Floating-point signaling Compare (scalar). This instruction compares the two SIMD&FP source register values, or the first SIMD&FP source register value and zero. It writes the result to the PSTATE.{N, Z, C, V} flags.

If either operand is any type of NaN, or if either operand is a signaling NaN, the instruction raises an Invalid Operation exception.

A floating-point exception can be generated by this instruction. Depending on the settings in FPCR, the exception results in either a flag being set in FPSR, or a synchronous exception being generated. For more information, see Floating-point exception traps.

Depending on the settings in the CPACR_EL1, CPTR_EL2, and CPTR_EL3 registers, and the current Security state and Exception level, an attempt to execute the instruction might be trapped.

313029282726252423222120191817161514131211109876543210
00011110ftype1Rm001000Rn1x000
opc

Half-precision (ftype == 11 && opc == 10)
(Armv8.2)

FCMPE <Hn>, <Hm>

Half-precision, zero (ftype == 11 && Rm == (00000) && opc == 11)
(Armv8.2)

FCMPE <Hn>, #0.0

Single-precision (ftype == 00 && opc == 10)

FCMPE <Sn>, <Sm>

Single-precision, zero (ftype == 00 && Rm == (00000) && opc == 11)

FCMPE <Sn>, #0.0

Double-precision (ftype == 01 && opc == 10)

FCMPE <Dn>, <Dm>

Double-precision, zero (ftype == 01 && Rm == (00000) && opc == 11)

FCMPE <Dn>, #0.0

integer n = UInt(Rn);
integer m = UInt(Rm);    // ignored when opc<0> == '1'

integer datasize;
case ftype of
    when '00' datasize = 32;
    when '01' datasize = 64;
    when '10' UNDEFINED;
    when '11'
        if HaveFP16Ext() then
            datasize = 16;
        else
            UNDEFINED;

boolean signal_all_nans = (opc<1> == '1');
boolean cmp_with_zero = (opc<0> == '1');

Assembler Symbols

<Dn>

For the double-precision variant: is the 64-bit name of the first SIMD&FP source register, encoded in the "Rn" field.

For the double-precision, zero variant: is the 64-bit name of the SIMD&FP source register, encoded in the "Rn" field.

<Dm>

Is the 64-bit name of the second SIMD&FP source register, encoded in the "Rm" field.

<Hn>

For the half-precision variant: is the 16-bit name of the first SIMD&FP source register, encoded in the "Rn" field.

For the half-precision, zero variant: is the 16-bit name of the SIMD&FP source register, encoded in the "Rn" field.

<Hm>

Is the 16-bit name of the second SIMD&FP source register, encoded in the "Rm" field.

<Sn>

For the single-precision variant: is the 32-bit name of the first SIMD&FP source register, encoded in the "Rn" field.

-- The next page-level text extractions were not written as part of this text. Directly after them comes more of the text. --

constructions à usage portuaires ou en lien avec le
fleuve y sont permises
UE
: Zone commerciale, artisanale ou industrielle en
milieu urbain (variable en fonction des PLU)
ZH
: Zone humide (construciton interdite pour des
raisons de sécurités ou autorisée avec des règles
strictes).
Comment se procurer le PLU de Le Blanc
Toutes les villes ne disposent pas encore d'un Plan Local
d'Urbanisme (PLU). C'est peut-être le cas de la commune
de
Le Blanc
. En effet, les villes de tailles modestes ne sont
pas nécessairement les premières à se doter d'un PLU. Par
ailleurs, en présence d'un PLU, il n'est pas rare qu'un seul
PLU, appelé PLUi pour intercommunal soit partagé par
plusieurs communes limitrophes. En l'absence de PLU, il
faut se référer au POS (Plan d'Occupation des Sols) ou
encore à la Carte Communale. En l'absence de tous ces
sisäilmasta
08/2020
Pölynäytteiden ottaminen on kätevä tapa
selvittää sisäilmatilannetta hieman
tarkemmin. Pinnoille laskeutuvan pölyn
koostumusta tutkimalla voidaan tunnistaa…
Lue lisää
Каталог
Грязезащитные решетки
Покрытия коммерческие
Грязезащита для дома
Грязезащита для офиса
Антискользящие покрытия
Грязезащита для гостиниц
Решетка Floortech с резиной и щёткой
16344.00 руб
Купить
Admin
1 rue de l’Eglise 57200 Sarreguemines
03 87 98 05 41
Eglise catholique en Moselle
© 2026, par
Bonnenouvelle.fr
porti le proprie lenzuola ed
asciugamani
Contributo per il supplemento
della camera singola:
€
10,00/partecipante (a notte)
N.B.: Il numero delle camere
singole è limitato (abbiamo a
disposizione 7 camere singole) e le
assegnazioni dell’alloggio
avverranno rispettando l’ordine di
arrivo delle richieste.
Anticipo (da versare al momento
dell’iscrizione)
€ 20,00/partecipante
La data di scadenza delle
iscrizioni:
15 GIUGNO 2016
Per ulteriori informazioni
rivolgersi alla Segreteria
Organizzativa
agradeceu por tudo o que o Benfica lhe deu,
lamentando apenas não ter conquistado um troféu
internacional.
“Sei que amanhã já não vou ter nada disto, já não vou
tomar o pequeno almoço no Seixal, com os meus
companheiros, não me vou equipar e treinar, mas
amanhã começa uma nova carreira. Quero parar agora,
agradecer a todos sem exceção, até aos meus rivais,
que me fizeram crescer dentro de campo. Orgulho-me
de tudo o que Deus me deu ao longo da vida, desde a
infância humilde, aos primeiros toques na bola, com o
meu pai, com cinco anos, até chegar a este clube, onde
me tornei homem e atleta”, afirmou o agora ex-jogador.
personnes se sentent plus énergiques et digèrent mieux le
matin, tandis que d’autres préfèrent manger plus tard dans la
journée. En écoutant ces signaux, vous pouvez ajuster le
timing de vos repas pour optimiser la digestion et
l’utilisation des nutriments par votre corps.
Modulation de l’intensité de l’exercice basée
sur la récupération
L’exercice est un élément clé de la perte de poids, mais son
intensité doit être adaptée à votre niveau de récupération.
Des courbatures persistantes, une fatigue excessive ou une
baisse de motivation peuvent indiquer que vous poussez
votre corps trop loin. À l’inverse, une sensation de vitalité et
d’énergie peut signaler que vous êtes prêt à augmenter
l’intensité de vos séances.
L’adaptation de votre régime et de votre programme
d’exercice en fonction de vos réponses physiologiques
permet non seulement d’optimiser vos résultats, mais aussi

For the single-precision, zero variant: is the 32-bit name of the SIMD&FP source register, encoded in the "Rn" field.

<Sm>

Is the 32-bit name of the second SIMD&FP source register, encoded in the "Rm" field.

NaNs

The IEEE 754 standard specifies that the result of a comparison is precisely one of <, ==, > or unordered. If either or both of the operands are NaNs, they are unordered, and all three of (Operand1 < Operand2), (Operand1 == Operand2) and (Operand1 > Operand2) are false. This case results in the FPSCR flags being set to N=0, Z=0, C=1, and V=1.

FCMPE raises an Invalid Operation exception if either operand is any type of NaN, and is suitable for testing for <, <=, >, >=, and other predicates that raise an exception when the operands are unordered.

Operation

CheckFPAdvSIMDEnabled64();

bits(datasize) operand1 = V[n];
bits(datasize) operand2;

operand2 = if cmp_with_zero then FPZero('0') else V[m];

PSTATE.<N,Z,C,V> = FPCompare(operand1, operand2, signal_all_nans, FPCR[]);